El reportaje comienza con ejemplos de la malnutrición infantil en grado severo que es uno de los efectos del bloqueo naval que impide que lleguen a suministros a Yemen, y de los ataques contra los pescadores y sus empresas, la única fuente de alimentación en las zonas costeras. Yemen, un país de clima desértico, importaba casi todos los alimentos que consumía. Ya era la nación más pobre de Oriente Medio y su economía ha sido destruida por la guerra.

También hay pruebas del uso por saudíes y emiratíes de bombas de racimo de fabricación norteamericana, tipo CBU-105, fabricadas por la empresa Textron Systems, de Rhode Island.

Ni los saudíes ni sus aliados son fabricantes de armamento. No podrían haber emprendido esta guerra sin los suministros entregados por países occidentales. La lógica de esta ayuda es conocida. Son países aliados de Occidente y podrían conseguir esa ayuda militar de otras fuentes si se les negara. Lo que ocurre es que convierte a EEUU y Gran Bretaña en cómplices indispensables de crímenes de guerra, como son todos los ataques contra hospitales, escuelas, mezquitas y la infraestructura civil de un país.

Los saudíes cometen otro crimen de guerra en Yemen.

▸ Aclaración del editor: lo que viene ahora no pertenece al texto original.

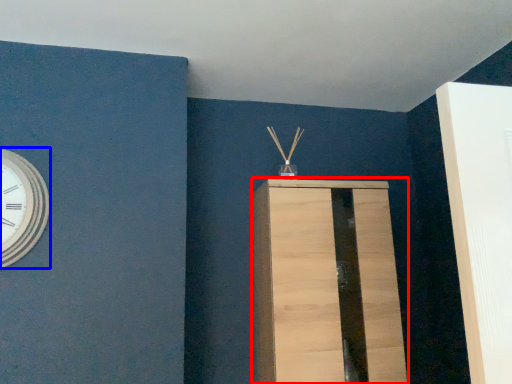 Question: Which point is closer to the camera, furniture (highlighted by a red box) or wall clock (highlighted by a blue box)?

Choices:
 (A) furniture
 (B) wall clock

Answer: (B) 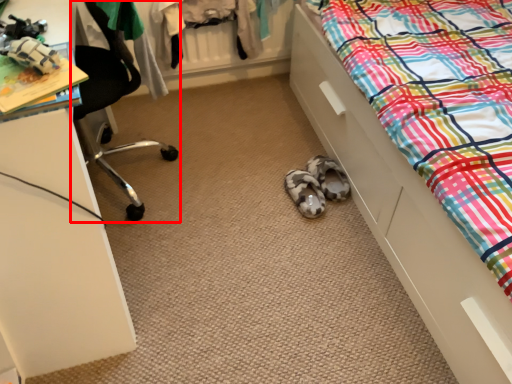 Question: From the image's perspective, considering the relative positions of chair (annotated by the red box) and bed in the image provided, where is chair (annotated by the red box) located with respect to the staircase?

Choices:
 (A) below
 (B) above

Answer: (B) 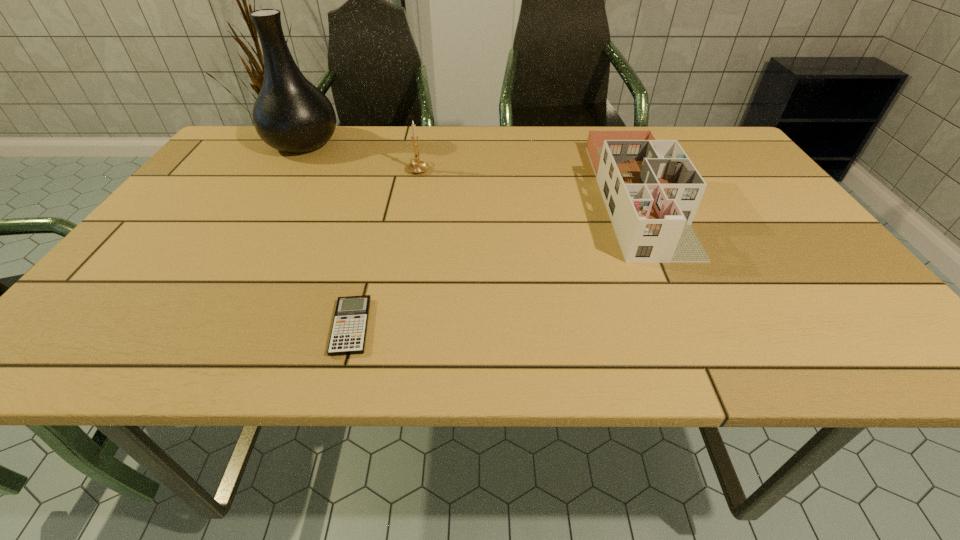 You are a GUI agent. You are given a task and a screenshot of the screen. Output one action in this format:
    pyautogui.click(x=<x>, y=<y>)
    Task: Click on the vacant space at the far edge
    This screenshot has width=960, height=540.
    Given the screenshot: What is the action you would take?
    pyautogui.click(x=560, y=140)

Guerra Eterna, octubre 2016.
EEUU sostiene la campaña bélica saudí en Yemen. Guerra Eterna, agosto 2016.
Armas norteamericanas se utilizaron en el ataque saudí a un mercado de Yemen. Guerra Eterna, abril 2016.
Yemen es una guerra entre suníes y chiíes y algo más. Guerra Eterna, marzo 2015.

The US may be aiding war crimes in Yemen. Vox.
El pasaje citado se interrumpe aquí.